Segment Start: EXERCISE INPUTS

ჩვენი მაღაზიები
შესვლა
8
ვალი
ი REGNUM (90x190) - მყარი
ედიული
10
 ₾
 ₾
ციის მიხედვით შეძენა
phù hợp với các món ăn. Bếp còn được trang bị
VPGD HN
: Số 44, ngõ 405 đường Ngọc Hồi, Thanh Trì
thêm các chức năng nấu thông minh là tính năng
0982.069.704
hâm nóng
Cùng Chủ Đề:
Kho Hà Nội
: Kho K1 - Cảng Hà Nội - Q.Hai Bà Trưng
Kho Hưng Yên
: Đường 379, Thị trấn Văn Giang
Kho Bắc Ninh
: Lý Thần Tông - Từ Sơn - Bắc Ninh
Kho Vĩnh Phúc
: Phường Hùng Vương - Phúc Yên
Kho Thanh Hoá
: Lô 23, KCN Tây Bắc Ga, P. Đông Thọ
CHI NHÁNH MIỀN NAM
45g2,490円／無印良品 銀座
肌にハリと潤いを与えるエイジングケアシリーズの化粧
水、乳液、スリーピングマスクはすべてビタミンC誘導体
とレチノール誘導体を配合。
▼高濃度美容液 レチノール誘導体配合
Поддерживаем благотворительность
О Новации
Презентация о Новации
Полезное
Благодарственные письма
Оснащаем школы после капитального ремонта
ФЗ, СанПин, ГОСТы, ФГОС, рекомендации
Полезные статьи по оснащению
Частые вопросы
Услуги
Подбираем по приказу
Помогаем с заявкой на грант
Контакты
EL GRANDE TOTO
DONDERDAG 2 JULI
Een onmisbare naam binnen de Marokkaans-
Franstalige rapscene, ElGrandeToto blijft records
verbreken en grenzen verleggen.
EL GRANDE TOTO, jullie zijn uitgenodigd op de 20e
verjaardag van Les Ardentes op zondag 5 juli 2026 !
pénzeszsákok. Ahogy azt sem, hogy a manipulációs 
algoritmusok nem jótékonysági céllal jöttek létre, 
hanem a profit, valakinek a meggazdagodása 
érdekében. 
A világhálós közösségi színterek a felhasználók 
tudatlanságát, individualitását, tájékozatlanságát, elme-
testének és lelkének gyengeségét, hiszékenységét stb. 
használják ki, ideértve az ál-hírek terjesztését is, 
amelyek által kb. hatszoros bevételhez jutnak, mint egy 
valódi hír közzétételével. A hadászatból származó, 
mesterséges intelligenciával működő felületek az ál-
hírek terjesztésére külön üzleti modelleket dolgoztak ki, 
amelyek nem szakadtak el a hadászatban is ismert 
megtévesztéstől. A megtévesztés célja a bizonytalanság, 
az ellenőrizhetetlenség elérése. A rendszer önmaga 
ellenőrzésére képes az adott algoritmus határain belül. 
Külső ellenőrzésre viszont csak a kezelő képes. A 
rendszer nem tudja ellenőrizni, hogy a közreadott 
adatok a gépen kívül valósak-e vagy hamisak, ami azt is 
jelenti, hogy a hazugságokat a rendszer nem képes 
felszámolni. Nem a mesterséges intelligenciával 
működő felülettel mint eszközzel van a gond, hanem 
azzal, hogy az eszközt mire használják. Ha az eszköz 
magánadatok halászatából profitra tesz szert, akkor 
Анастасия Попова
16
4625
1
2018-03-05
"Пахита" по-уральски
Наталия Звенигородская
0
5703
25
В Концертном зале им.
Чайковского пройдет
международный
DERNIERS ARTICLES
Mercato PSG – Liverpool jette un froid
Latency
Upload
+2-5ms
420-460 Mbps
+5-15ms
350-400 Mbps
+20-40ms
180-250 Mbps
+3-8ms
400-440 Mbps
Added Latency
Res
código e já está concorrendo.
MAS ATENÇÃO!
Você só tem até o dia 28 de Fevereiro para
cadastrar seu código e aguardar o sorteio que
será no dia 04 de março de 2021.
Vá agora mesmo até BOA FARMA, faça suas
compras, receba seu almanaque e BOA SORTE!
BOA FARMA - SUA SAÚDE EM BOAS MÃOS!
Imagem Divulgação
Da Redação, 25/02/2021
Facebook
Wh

Segment End: EXERCISE INPUTS
Segment Start: EXERCISE INPUTS

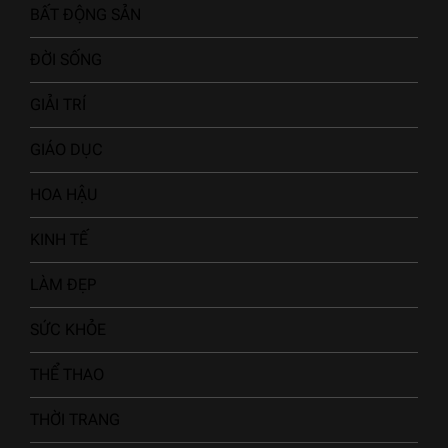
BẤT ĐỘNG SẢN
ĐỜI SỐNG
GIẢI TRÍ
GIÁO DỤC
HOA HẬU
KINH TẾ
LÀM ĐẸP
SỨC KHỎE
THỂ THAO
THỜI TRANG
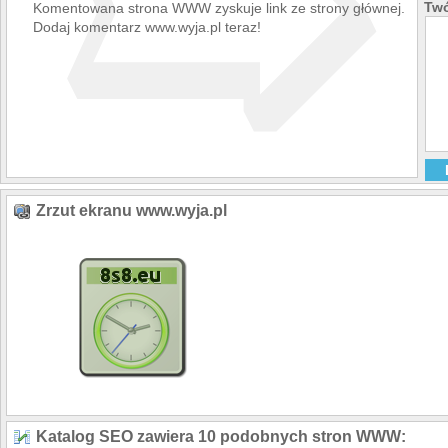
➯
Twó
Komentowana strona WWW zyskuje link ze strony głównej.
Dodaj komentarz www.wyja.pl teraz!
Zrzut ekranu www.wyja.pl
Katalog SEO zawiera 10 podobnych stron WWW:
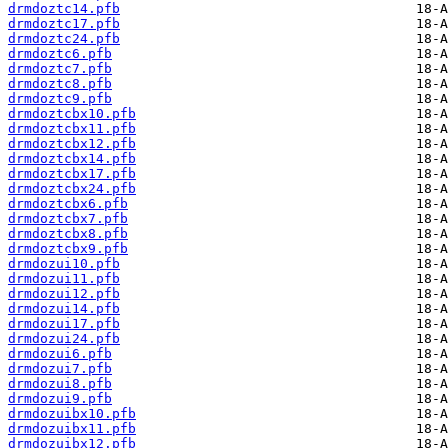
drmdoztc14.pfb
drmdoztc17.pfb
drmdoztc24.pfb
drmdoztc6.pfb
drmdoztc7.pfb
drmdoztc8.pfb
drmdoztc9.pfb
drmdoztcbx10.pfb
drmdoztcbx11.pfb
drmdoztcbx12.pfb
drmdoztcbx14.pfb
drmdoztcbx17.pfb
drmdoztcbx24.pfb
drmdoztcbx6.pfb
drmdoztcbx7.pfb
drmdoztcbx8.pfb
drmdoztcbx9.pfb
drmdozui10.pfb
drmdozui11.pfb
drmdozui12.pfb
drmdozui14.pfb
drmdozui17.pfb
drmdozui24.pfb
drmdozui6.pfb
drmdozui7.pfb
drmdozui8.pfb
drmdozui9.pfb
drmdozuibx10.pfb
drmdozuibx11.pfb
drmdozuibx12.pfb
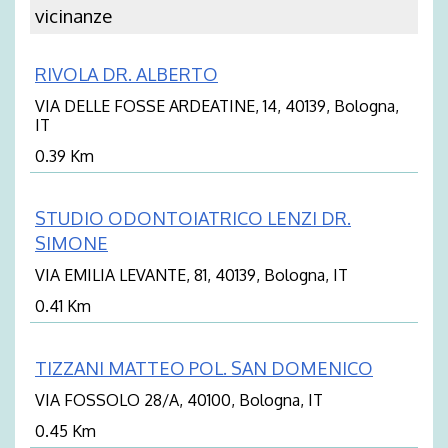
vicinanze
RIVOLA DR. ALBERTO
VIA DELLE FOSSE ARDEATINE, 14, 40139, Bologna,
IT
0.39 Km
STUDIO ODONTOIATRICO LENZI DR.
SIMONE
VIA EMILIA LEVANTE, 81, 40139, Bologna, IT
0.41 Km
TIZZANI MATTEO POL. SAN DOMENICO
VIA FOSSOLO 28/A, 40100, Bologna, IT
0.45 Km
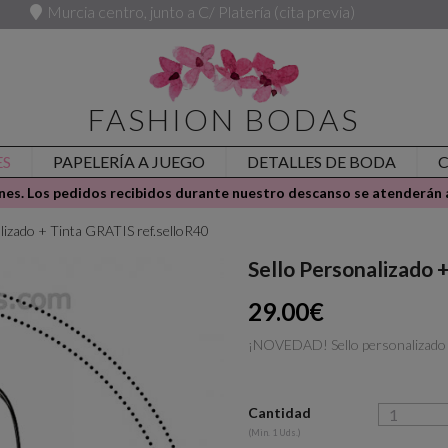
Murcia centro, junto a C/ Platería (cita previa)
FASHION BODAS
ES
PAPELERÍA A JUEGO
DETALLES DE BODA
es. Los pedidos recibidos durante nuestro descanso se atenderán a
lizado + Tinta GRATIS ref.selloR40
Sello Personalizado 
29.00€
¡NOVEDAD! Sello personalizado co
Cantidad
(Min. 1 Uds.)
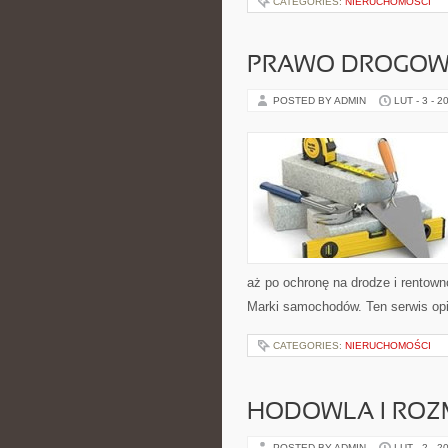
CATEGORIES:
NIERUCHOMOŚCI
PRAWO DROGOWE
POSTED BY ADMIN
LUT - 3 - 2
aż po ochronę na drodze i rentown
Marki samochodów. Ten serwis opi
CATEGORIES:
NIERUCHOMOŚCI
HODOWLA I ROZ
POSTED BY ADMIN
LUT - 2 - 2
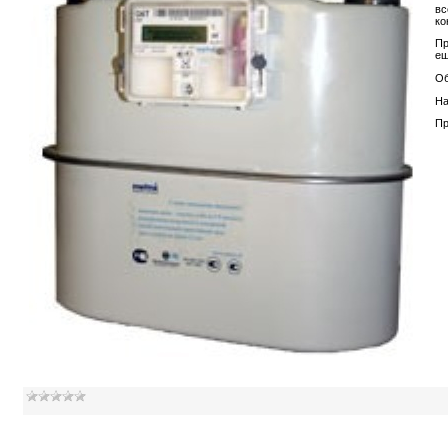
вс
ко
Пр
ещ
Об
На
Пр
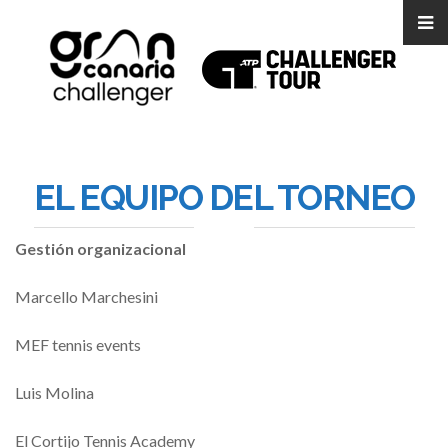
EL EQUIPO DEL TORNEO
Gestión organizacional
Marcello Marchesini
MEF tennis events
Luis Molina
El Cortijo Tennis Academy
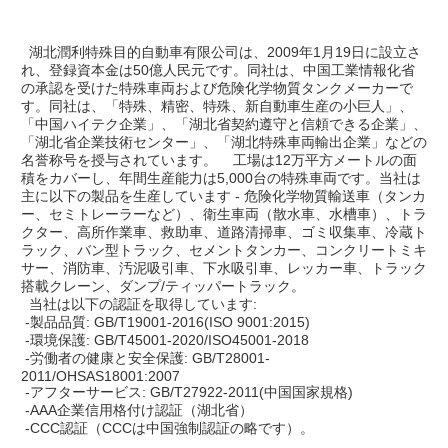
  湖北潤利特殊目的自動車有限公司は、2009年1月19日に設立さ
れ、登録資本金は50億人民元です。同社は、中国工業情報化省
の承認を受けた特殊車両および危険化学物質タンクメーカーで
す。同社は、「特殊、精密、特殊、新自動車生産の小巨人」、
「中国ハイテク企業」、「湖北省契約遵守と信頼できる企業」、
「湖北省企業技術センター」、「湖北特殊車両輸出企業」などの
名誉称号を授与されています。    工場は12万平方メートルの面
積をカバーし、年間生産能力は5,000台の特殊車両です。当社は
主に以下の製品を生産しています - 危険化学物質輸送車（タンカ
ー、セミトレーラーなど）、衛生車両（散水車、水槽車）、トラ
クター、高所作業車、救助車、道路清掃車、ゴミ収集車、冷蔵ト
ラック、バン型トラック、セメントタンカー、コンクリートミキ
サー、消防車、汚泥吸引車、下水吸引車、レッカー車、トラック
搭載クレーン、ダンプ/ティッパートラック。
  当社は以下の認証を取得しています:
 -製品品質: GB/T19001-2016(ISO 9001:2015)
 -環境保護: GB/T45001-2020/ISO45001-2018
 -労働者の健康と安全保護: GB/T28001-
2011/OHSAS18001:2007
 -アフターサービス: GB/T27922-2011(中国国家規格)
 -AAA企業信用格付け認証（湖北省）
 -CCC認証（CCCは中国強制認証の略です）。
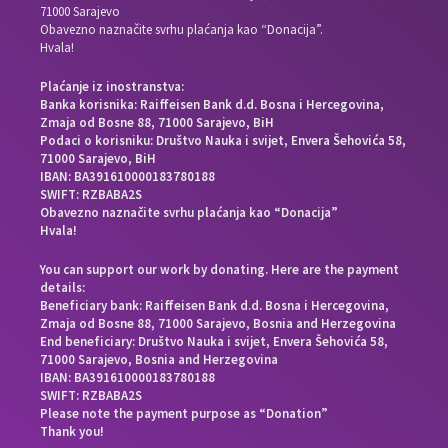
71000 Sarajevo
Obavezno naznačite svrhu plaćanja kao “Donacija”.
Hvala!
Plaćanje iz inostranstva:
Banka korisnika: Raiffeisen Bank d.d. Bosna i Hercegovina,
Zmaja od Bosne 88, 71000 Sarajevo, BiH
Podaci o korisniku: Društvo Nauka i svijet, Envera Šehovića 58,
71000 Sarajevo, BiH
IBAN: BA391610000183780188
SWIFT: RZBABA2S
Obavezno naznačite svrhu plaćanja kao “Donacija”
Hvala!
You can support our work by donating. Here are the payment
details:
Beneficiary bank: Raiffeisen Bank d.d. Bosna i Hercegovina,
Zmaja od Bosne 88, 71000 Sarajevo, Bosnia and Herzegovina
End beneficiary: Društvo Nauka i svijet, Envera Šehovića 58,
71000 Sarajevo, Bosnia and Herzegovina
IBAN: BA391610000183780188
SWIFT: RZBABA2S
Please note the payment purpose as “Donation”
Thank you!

Segment End: EXERCISE INPUTS

**AIM OF THE TASK:**
In the listing above, transcribe exactly everything from the line containing "MAS ATENÇÃO!" down to the line containing "compras, receba seu almanaque e BOA SORTE!", including both and nothing more.

**EXERCISE RESPONSE:**
MAS ATENÇÃO!
Você só tem até o dia 28 de Fevereiro para
cadastrar seu código e aguardar o sorteio que
será no dia 04 de março de 2021.
Vá agora mesmo até BOA FARMA, faça suas
compras, receba seu almanaque e BOA SORTE!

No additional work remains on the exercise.